Sem estes nomes, não desmerecendo da colaboração de tantas outras dezenas de colaboradores e de tantos a quem tanto se deve, O Tempo e o Modo não teria sido possível. Justo é associar-lhes o nome de Pedro Tamen, que na Moraes era o braço direito de António Alçada Baptista, dirigindo as várias colecções dessa editora, desde o Ciclo do Humanismo Cristão até àquela que, antes da Revista, se chamou também O Tempo e o Modo. Editor da Revista, a Pedro Tamen se deve o nome dela.

Disse que participava na terceira comemoração de O Tempo e o Modo. Para lá dessa de 1983, que me levou a esta digressão, a segunda mais relevante teve lugar na Fundação Calouste Gulbenkian, em 1990, quando Helena Vaz da Silva, desde 1978 à frente do Centro Nacional de Cultura, organizou uma série de manifestações sob o título “Anos 60 – anos de mudança”. Uma dessas sessões foi dedicada a O Tempo e o Modo e a Gulbenkian acolheu-a quando era seu Presidente o Dr. José de Azeredo Perdigão. Ele presidiu a essa sessão,  ladeando o então Presidente da República, Dr. Mário Soares. Em 1990, um Presidente da República se associou às comemorações de aniversário de O Tempo e o Modo: Mário Soares em 1990 e Jorge Sampaio, em 2003. Ambos foram colaboradores da Revista desde o primeiro número. Primeiro número em que, dos três artigos de fundo, dois eram assinados por futuros Chefes de Estado. O terceiro era um artigo de António Alçada Baptista. Foi intuição genial dele juntar estes dois nomes logo no primeiro número de O Tempo e o Modo. Se nos viessem dizer nessa altura, que esse número contava com dois futuros Presidentes da República, na capa, nenhum de nós acreditaria. Para mim, que acredito que os acasos nunca acontecem por acaso, essa singular coexistência parece-me mais do que uma predestinação.

Durante estes vinte anos, de 1983 até hoje, foram inúmeras as teses de licenciatura, de doutoramento, ou trabalhos de investigação sobre O Tempo e o Modo. Inúmeras vezes me procuraram para tentar reconstituir a história da Revista, como aconteceu certamente a tantos outros. À época, nenhum de nós pensaria numa projecção semelhante. A mim, nunca me passou pela cabeça que, quarenta anos depois, estaria ainda a falar sobre O Tempo e o Modo. A História, toda a História, implica sempre uma dose de mitificação, quando não de mistificação. Todos os que participaram em acontecimentos determinantes ou em movimentos fundadores, estão sempre como o célebre herói de Stendhal em Waterloo. Vivem esses momentos em enorme confusão, sem saber, ou só sabendo no fim, que participaram num momento histórico. Não julgo, por mim pelo menos, que haja mistificação em torno de O Tempo e o Modo. Haverá mitificação? Faz parte da História havê-la. Como se diz num célebre filme do John Ford, “quando os factos se tornam lenda, imprimam-se as lendas e não os factos”.

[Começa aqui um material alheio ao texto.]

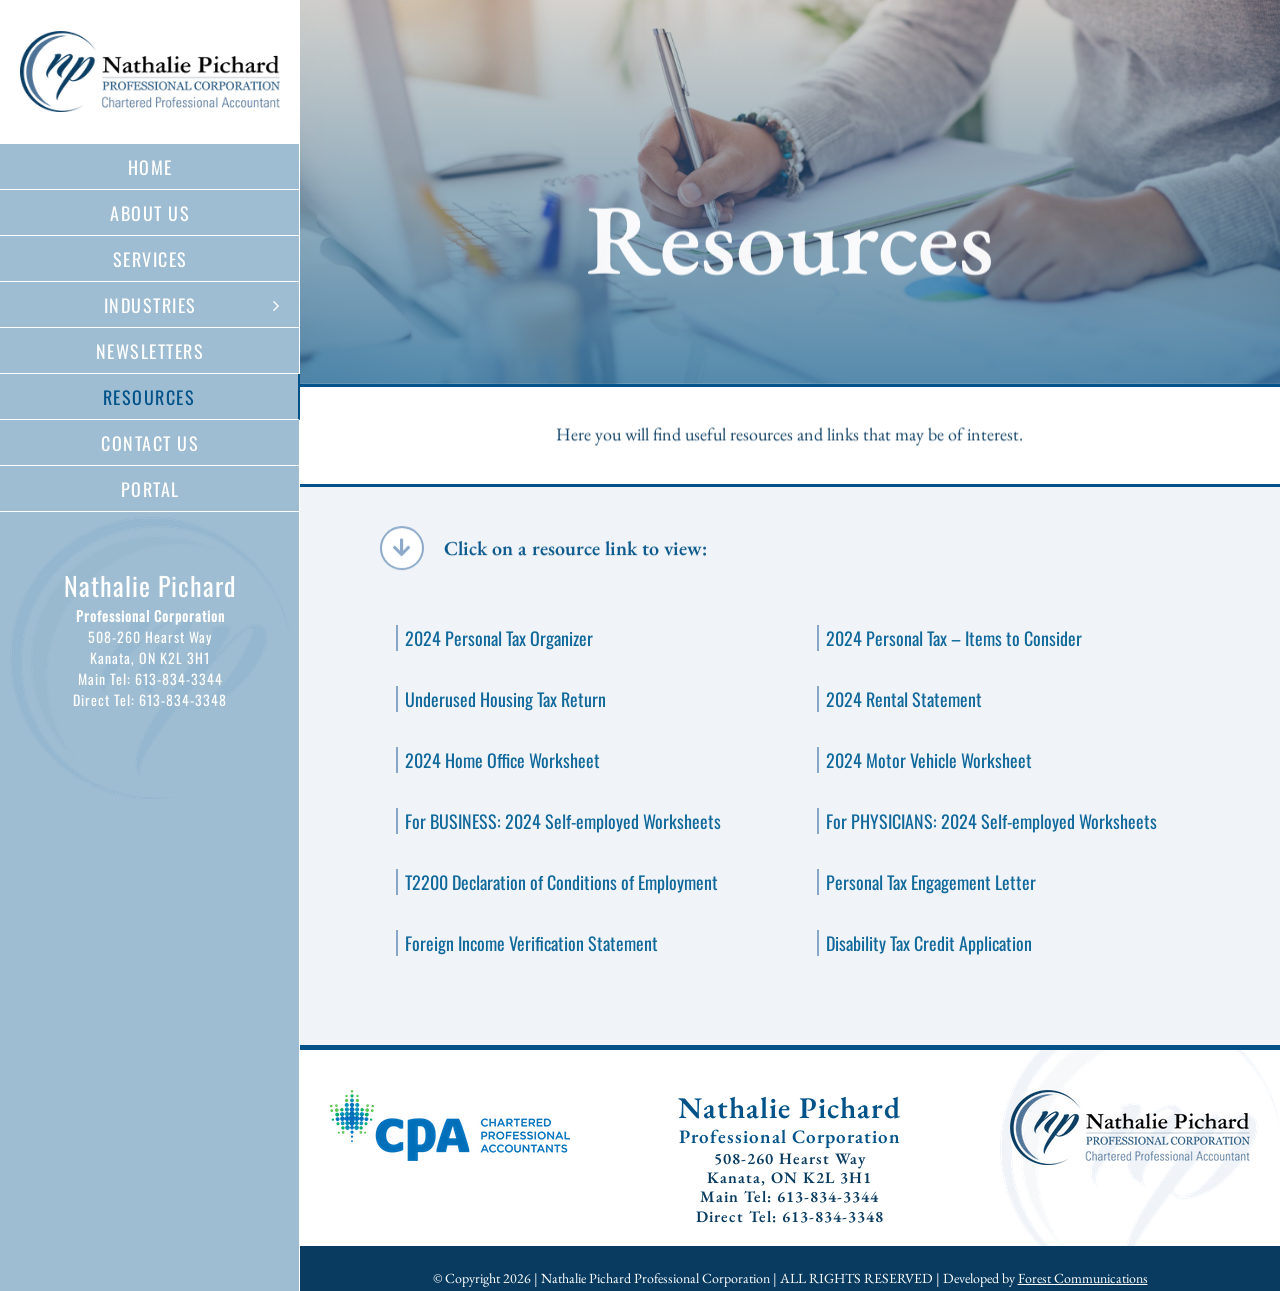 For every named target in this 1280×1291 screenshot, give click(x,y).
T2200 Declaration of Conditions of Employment (561, 882)
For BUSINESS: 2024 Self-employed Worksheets (563, 821)
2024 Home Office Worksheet (502, 760)
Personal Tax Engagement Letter (931, 882)
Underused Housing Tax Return (505, 699)
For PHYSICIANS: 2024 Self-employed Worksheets (991, 821)
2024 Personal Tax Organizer (499, 638)
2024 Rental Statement (904, 699)
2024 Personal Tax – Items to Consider (954, 638)
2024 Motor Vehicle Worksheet (929, 760)
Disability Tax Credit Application (929, 943)
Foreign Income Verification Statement (531, 943) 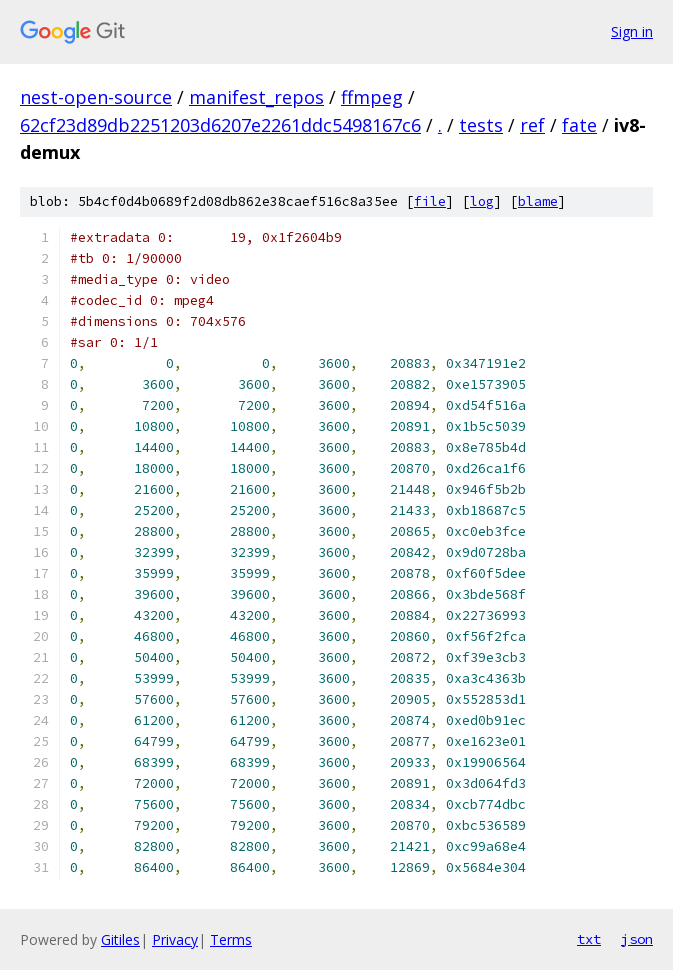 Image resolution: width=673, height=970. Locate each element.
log (482, 201)
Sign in (632, 31)
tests (481, 125)
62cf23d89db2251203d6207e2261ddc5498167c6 (220, 125)
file (430, 201)
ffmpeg (372, 97)
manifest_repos (256, 97)
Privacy (175, 939)
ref (532, 125)
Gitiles (120, 939)
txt (589, 939)
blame (538, 201)
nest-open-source (96, 97)
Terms (231, 939)
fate (579, 125)
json (637, 939) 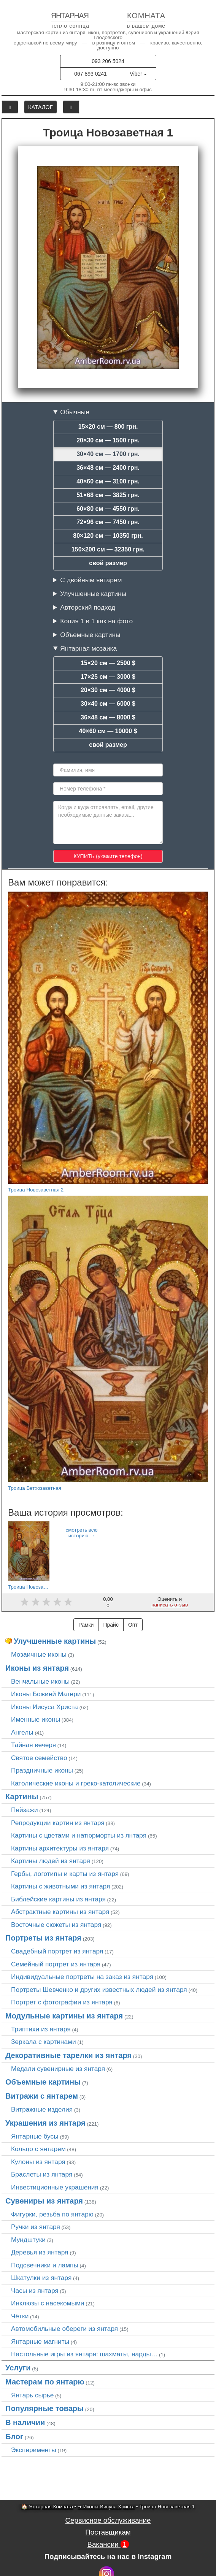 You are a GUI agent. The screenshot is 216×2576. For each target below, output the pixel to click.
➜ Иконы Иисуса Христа (106, 2506)
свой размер (108, 563)
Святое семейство (39, 1758)
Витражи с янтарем (41, 2096)
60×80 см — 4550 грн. (108, 508)
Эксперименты (33, 2450)
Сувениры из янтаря (44, 2201)
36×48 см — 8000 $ (108, 717)
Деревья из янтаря (39, 2252)
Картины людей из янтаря (50, 1861)
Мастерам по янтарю (44, 2382)
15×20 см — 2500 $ (108, 663)
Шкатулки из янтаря (41, 2277)
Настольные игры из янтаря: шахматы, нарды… (84, 2354)
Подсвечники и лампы (44, 2265)
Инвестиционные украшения (54, 2187)
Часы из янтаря (35, 2290)
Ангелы (22, 1732)
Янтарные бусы (35, 2136)
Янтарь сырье (32, 2395)
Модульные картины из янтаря (64, 2016)
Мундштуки (28, 2239)
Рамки (86, 1625)
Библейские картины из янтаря (58, 1899)
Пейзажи (24, 1810)
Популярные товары (44, 2408)
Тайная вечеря (33, 1745)
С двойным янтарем (91, 580)
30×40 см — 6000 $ (108, 703)
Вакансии (108, 2544)
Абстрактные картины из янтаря (60, 1911)
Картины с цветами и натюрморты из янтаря (78, 1835)
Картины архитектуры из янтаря (60, 1848)
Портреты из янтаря (43, 1938)
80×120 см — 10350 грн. (108, 535)
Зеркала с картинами (43, 2041)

A história de O Tempo e o Modo pode contar-se de duas maneiras: uma, mais comezinha, dirá que, em 1958, António Alçada Baptista, um pouco mais velho do que o restante grupo fundador, encontrou um grupo de católicos que, nesses anos, concluíam os estudos universitários e participavam na Acção Católica em lugares de destaque na hierarquia dela. Todos tinham sido membros da JUC e todos tinham feito o jornal desta, o Encontro. Daí, que tenham ficado com o bicho do jornalismo e que tenham começado a sonhar com um órgão de expressão que vinculasse a ruptura que eles próprios assumiam, desde 1958, com aquilo que Emmanuel Mounier  chamava “a desordem estabelecida” e que, no caso português, tomou a forma do regime salazarista. Desde 1958, faziam parte de uma incipiente oposição católica que, nalguns momentos mais agudos, se manifestava em documentos colectivos que não reuniam mais do que 45 nomes, 45 pessoas que  ousavam dar o nome para lutar contra o regime e pagaram por isso.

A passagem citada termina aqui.